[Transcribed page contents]
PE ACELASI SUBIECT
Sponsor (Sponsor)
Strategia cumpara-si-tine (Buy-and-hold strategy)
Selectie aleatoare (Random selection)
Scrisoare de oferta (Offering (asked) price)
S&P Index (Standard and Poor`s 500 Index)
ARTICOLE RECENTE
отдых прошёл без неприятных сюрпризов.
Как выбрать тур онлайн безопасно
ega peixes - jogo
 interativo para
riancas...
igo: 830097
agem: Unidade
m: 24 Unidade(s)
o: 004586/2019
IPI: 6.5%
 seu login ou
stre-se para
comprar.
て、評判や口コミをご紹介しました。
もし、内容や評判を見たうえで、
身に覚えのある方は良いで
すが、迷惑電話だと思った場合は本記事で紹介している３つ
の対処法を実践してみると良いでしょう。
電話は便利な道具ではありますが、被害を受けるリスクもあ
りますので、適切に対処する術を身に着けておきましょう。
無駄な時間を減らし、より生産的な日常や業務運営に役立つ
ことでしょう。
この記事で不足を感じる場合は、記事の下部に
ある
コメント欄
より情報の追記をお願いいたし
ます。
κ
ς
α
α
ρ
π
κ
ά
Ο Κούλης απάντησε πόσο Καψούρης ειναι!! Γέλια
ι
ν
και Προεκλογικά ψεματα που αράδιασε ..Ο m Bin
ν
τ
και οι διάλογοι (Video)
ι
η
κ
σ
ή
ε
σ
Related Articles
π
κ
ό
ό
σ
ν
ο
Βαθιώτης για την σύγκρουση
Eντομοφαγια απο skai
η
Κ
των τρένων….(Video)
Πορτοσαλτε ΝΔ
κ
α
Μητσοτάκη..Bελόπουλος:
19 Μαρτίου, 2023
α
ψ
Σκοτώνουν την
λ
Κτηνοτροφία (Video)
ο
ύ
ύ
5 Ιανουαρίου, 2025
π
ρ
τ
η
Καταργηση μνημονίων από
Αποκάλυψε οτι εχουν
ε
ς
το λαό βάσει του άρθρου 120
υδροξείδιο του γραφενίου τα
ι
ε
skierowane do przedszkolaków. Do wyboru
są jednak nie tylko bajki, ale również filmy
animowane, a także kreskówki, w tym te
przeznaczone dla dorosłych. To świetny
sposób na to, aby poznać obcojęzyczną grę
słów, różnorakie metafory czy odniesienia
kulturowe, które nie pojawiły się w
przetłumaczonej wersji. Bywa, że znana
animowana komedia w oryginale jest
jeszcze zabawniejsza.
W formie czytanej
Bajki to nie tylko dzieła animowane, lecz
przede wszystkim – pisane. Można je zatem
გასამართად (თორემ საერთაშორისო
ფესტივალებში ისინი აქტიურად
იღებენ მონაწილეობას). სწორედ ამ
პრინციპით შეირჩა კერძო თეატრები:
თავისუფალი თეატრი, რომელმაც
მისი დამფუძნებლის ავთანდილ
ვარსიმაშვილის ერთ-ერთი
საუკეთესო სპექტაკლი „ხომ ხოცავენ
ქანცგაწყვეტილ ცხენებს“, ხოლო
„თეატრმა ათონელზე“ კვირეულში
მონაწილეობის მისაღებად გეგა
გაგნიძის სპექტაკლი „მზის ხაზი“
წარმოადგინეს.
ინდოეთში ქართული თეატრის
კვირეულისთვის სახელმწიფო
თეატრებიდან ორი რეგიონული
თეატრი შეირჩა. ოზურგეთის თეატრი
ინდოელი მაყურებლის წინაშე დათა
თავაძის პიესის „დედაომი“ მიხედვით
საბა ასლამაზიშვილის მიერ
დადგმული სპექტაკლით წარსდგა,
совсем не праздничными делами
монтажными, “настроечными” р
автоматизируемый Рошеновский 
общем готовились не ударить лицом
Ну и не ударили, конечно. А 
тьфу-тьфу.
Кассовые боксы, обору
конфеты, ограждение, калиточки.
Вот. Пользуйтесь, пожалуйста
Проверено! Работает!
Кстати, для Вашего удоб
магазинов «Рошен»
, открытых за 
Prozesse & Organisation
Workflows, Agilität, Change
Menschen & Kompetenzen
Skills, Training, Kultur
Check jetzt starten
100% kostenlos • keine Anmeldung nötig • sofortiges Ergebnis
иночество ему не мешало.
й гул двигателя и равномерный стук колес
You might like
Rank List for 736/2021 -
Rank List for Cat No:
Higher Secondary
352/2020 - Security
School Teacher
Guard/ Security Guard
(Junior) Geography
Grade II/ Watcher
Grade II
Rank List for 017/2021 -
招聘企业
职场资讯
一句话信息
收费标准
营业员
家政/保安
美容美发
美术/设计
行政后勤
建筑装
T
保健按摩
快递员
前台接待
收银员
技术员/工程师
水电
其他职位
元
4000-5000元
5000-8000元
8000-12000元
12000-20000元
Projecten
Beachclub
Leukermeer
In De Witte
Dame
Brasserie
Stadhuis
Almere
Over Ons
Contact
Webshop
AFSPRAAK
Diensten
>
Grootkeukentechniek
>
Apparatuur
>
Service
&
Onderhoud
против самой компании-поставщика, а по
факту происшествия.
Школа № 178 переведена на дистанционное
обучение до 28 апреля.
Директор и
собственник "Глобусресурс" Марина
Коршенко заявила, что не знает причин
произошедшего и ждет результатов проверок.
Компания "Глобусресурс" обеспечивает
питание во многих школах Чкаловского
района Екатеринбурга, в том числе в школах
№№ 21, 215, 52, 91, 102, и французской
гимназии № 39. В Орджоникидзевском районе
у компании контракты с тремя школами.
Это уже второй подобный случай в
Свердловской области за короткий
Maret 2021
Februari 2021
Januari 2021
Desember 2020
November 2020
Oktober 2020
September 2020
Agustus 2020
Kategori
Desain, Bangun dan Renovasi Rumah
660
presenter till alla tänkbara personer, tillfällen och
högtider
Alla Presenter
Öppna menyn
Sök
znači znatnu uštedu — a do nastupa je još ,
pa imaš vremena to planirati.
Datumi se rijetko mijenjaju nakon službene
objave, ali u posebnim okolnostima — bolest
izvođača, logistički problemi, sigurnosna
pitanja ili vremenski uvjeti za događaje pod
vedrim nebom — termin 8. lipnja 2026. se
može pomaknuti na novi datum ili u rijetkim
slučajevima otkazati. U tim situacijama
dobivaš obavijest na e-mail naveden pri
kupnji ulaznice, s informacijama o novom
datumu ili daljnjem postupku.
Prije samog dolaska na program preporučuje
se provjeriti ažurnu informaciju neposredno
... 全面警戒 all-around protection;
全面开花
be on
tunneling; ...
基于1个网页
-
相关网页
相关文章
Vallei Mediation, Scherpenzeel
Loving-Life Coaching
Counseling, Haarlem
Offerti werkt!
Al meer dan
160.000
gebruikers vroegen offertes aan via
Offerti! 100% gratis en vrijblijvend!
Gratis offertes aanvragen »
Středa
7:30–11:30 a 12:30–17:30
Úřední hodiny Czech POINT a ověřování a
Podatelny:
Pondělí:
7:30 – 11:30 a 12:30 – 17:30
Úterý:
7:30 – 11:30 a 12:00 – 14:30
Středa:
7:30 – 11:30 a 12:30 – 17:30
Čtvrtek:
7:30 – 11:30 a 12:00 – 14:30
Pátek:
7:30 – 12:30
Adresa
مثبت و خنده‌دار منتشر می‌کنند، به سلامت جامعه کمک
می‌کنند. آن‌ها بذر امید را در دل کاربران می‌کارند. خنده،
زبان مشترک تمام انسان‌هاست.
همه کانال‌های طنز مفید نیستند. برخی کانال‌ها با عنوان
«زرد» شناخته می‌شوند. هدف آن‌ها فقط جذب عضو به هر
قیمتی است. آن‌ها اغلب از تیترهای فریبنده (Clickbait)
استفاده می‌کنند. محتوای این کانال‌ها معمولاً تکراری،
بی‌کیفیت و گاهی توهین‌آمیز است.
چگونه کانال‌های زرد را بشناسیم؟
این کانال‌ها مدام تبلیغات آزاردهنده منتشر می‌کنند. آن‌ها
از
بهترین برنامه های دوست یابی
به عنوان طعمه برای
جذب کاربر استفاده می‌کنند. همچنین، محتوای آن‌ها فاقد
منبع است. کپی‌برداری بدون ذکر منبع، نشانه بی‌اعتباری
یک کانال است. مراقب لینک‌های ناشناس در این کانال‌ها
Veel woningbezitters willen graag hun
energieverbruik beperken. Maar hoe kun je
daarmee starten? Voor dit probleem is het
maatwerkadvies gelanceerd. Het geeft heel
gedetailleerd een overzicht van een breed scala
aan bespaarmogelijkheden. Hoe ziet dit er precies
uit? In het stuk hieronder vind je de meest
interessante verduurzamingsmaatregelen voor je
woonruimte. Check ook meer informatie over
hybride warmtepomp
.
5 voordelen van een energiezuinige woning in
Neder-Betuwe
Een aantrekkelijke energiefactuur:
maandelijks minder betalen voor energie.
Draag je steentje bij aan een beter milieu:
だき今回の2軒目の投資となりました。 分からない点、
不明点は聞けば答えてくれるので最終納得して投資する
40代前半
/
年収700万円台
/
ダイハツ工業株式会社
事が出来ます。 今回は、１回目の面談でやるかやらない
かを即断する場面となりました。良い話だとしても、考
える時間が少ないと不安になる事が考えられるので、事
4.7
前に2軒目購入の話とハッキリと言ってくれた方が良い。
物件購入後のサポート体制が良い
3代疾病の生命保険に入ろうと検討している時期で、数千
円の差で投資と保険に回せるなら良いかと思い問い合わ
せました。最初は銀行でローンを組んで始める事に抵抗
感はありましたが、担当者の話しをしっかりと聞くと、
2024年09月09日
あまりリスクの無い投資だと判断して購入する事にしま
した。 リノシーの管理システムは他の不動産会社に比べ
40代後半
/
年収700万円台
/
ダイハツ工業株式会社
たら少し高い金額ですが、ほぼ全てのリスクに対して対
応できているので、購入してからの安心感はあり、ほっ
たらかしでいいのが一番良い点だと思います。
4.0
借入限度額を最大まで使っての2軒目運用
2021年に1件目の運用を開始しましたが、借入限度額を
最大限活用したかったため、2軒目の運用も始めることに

* WORK TASK *
Start at the first line of the data above. Stop after the line containing "Как выбрать тур онлайн безопасно", reproducing each line exactly and adding nothing.

* TASK SOLUTION *
PE ACELASI SUBIECT
Sponsor (Sponsor)
Strategia cumpara-si-tine (Buy-and-hold strategy)
Selectie aleatoare (Random selection)
Scrisoare de oferta (Offering (asked) price)
S&P Index (Standard and Poor`s 500 Index)
ARTICOLE RECENTE
отдых прошёл без неприятных сюрпризов.
Как выбрать тур онлайн безопасно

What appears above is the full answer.